U.S. brings first treason case in over 50 years

 By James Vicini

WASHINGTON (Reuters) – A California-born convert to Islam, accused of making a series of al Qaeda propaganda videos, became on Wednesday the first American charged with treason since the World War Two era, U.S. Justice Department officials said.

Fugitive Adam Gadahn, 28, who is believed to be in Pakistan, was accused of treason, which carries a maximum punishment of death, and providing material support to al Qaeda, they said.

According to the charges, Gadahn appeared in five videos broadcast between October 2004 and September 11, 2006, giving al Qaeda “aid and comfort … with the intent to betray the United States.”

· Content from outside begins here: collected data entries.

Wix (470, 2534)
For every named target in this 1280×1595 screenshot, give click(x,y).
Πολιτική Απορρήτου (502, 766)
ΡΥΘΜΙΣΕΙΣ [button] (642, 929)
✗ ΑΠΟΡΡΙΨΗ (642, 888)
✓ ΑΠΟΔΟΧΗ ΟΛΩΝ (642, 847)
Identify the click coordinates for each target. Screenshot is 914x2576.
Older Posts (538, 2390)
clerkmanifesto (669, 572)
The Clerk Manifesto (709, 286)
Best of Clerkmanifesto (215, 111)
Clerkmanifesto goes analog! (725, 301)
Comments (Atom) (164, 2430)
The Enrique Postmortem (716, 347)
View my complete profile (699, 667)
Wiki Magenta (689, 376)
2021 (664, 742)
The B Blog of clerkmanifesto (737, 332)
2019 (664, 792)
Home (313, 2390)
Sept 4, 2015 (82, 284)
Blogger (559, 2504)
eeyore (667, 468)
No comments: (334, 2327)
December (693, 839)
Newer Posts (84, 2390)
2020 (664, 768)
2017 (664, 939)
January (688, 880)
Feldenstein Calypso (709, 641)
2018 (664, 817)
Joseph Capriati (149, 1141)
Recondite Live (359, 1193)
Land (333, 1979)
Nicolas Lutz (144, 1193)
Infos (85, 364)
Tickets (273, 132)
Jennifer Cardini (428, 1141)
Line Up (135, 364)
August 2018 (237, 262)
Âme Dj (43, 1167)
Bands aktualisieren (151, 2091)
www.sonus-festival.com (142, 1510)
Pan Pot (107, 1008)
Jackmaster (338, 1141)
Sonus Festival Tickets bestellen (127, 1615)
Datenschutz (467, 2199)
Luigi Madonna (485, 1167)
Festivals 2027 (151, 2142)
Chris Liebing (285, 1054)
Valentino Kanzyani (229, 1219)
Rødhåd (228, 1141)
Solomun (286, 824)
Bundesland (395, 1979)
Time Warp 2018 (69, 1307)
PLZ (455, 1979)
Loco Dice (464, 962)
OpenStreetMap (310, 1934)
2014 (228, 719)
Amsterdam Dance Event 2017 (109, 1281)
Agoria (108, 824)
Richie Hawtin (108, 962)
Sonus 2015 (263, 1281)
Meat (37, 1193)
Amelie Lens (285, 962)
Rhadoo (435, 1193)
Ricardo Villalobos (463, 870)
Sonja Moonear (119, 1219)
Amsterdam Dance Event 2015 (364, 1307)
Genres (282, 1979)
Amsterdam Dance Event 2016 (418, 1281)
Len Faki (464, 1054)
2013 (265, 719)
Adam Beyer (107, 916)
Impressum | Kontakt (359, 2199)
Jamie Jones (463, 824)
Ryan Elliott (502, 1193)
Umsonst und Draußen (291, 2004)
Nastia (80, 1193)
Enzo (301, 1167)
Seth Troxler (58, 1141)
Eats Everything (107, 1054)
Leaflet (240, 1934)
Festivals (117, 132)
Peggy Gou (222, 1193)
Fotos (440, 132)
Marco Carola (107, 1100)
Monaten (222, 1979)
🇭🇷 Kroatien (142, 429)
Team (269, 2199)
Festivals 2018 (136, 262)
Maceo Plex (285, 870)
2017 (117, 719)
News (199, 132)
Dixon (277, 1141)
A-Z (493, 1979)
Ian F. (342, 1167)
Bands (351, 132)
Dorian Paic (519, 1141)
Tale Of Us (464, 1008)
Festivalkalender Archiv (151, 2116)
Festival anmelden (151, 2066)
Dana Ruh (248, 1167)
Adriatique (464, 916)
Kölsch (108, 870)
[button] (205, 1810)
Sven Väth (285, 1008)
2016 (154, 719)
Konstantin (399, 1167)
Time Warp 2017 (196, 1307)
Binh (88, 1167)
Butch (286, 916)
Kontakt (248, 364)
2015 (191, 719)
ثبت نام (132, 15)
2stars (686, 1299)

“Gadahn gave himself to our enemies in al Qaeda for the purpose of being a central part of their propaganda machine,” Deputy Attorney General Paul McNulty told a news conference.

“By making this choice, we believe Gadahn committed treason — perhaps the most serious offense for which any person can be tried under our Constitution,” he said.

McNulty acknowledged that Gadahn appeared to be involved only in propaganda for the Islamic militant group, not in planning any attacks.

Gadahn converted to Islam from a Jewish-Christian family when he was 17 and a few years later moved to Pakistan. He was previously known as Adam Pearlman and grew up on a goat ranch outside Los Angeles.

The charges were contained in an indictment handed up in a federal court in California by a grand jury. The evidence against him in the indictment consisted entirely of the videos.

The FBI has been seeking to question Gadahn since May 2004. The FBI added him on Wednesday to its list of the most wanted terrorists and a U.S. State Department program offered up to a $1 million reward for information leading to his arrest.

In Los Angeles, Gadahn’s aunt, Nancy Pearlman, declined to comment, saying, “We are not giving any interviews.”

There were a number of treason cases after World War Two, including a trial in 1952, legal experts said. In one of the cases, an American woman, known as “Tokyo Rose,” was convicted of treason and later pardoned. She died in Chicago last month.

Justice Department officials denied the case was timed to deflect attention from the fallout over lewd computer messages sent by a former Republican congressman to young male aides, a scandal that may help Democrats seize control of Congress in the November 7 elections.


In the first video in October 2004, right before the presidential election, Gadahn announced he had joined al Qaeda and said that “the streets of America shall run red with blood,” according to the indictment.

In another video in September 2005, around the anniversary of the September 11 attacks, Gadahn referred to “the blessed raids on New York and Washington,” the indictment said.

He referred to more recent attacks in London and Madrid and stated, “Tomorrow, Los Angeles and Melbourne, Allah willing,” according to the indictment.

It said he appeared earlier this past summer in a video that also contained statements from the top al Qaeda leaders, Osama bin Laden and Ayman al-Zawahri.

In a video broadcast on September 2, Gadahn encouraged American soldiers to “escape from the unbelieving Army and join the winning side.”

In a video released on or about the fifth anniversary of the attacks, he praised the pilots who took control of the planes on September 11 and referred to the United States as “enemy soil,” according to the indictment.